Heston’s touch of gold at the BBC Good Food Show

Posted on Tuesday, 18th November 2008

One of the billed highlights of the BBC Good Food Show, held at London’s Olympia from the 14th to the 16th of November, was ‘The Cookery Experience’ where a line-up of celebrity chiefs had been called in to present. There were some big names, including Nigella Lawson; James Martin, host of Saturday Kitchen; and John Torode, of Smith’s of Smithsfields and a judge on Masterchef.

Heston Blumenthal of The Fat Duck was also part of the line-up, and I couldn’t help but go along to hear what radical alchemistic culinary tit-bits this esteemed chef would offer to a live audience. Whilst I suspect his approach to food isn’t for everyone, by combining the science lab with a kitchen, you can’t help but acknowledge that he’s revolutionised cooking and that he pushes both the boundaries of technique and the limits of sensory perceptions.

At the BBC Good Food Show, Heston featured excerpts from his 2007 Christmas Special broadcast last December on BBC2, Heston’s Perfect Christmas Dinner. In the programme, he had invited six celebrity guests to dine in a car park which he had filled with frosted Christmas trees, and also presumably with lots of outdoor heating. For that dinner, he was inspired to draw on some of the traditional symbols of Christmas: gold, frankincense and myrrh, which he incorporated as part of his starter. In search of frankincense, he travelled to the lost city of Ubar in Oman which historians speculate is possibly the earliest shipping outpost of frankincense in the world.

From the bark of a frankincense tree, he extracted its sap, and for his starter he used the extract to create frankincense tea. The tea was then poured over an edible gold-plated bullion, filled with veal stock at its core. When the hot tea came into contact with the bullion, the latter dissolved to create a richly flavoured broth which was then consumed using a spoon crafted from the bark of a myrhh tree.

Back to the BBC Good Food Show, and each guest present was given an envelope containing a transparent sliver of gelatine set with the sap of frankincense from the same tree in Ubar that he had used to create his Christmas dish.

The flavour was quite complex, and tasted slightly bitter and quite peppery, with an aftertaste that stayed with me for well over an hour. Also in the envelope was a small wafer, the same as the one which had been included in the Christmas crackers that he presented to his guests on the programme, and which “tasted like the smell of a baby.” Made from milk powder, vanilla, pistachio and a touch of cream, it tasted like, well, the smell of a baby.
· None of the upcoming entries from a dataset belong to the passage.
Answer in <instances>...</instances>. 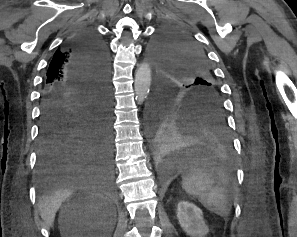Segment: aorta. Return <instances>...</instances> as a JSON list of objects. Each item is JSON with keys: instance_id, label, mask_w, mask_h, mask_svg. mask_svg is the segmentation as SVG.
Masks as SVG:
<instances>
[{"instance_id": "obj_1", "label": "aorta", "mask_w": 297, "mask_h": 237, "mask_svg": "<svg viewBox=\"0 0 297 237\" xmlns=\"http://www.w3.org/2000/svg\"><path fill=\"white\" fill-rule=\"evenodd\" d=\"M150 85L151 68L148 63H143L137 68L134 80V91L139 103H142L147 98Z\"/></svg>"}]
</instances>
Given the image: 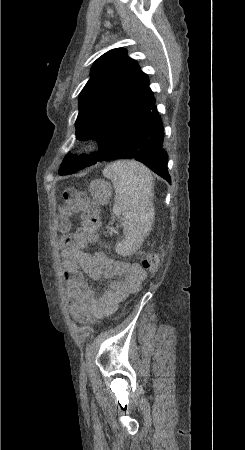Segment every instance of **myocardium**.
<instances>
[{"mask_svg":"<svg viewBox=\"0 0 245 450\" xmlns=\"http://www.w3.org/2000/svg\"><path fill=\"white\" fill-rule=\"evenodd\" d=\"M101 143L98 140L91 141L87 147L89 152H96L100 149Z\"/></svg>","mask_w":245,"mask_h":450,"instance_id":"myocardium-1","label":"myocardium"}]
</instances>
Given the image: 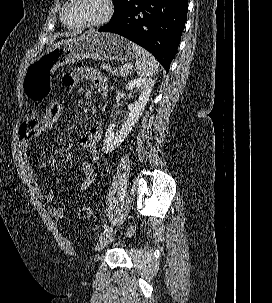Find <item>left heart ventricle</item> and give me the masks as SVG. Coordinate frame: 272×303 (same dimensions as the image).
Segmentation results:
<instances>
[{"label":"left heart ventricle","mask_w":272,"mask_h":303,"mask_svg":"<svg viewBox=\"0 0 272 303\" xmlns=\"http://www.w3.org/2000/svg\"><path fill=\"white\" fill-rule=\"evenodd\" d=\"M104 6L100 0H74L66 12V19L71 24H77L101 18Z\"/></svg>","instance_id":"left-heart-ventricle-1"}]
</instances>
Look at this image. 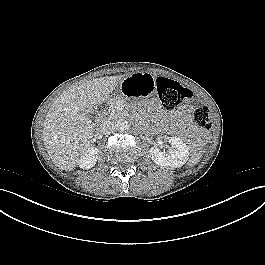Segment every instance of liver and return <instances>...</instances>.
Listing matches in <instances>:
<instances>
[{
  "instance_id": "obj_1",
  "label": "liver",
  "mask_w": 265,
  "mask_h": 265,
  "mask_svg": "<svg viewBox=\"0 0 265 265\" xmlns=\"http://www.w3.org/2000/svg\"><path fill=\"white\" fill-rule=\"evenodd\" d=\"M123 79L106 76L76 83L51 105L43 128V142L53 163L72 170L91 146L93 125L88 114L110 98Z\"/></svg>"
}]
</instances>
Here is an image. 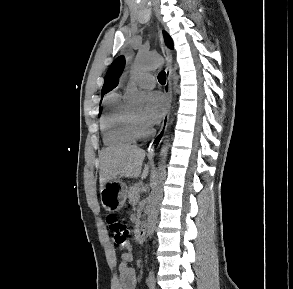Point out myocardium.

The presentation also covered some of the other dishes that he cooked during his Christmas Special. He also talked about one of his most recent creations, his Fat Duck dish – the “Sound of the Sea”. This is a seafood dish, and each diner is to wear a set of iPod headphones which play the sounds of the sea as they eat this dish. The effect is to enhance the taste by tapping into your audio senses. Towards the end of this segment he also revealed that this was perhaps one of the dishes that he was most proud of having created in his career.

During question time at the end, one person in the audience asked if there was anything he couldn’t cook, which he initially responded to by playfully pretending to walk off stage. His verbal response was that even if you don’t achieve success with your first attempt at a recipe, repeated attempts will ultimately achieve for you the results you desire. For a man who taught himself to cook, and then went on to earn three Michelin stars for The Fat Duck, it’s easy to believe that this is truly his ethos.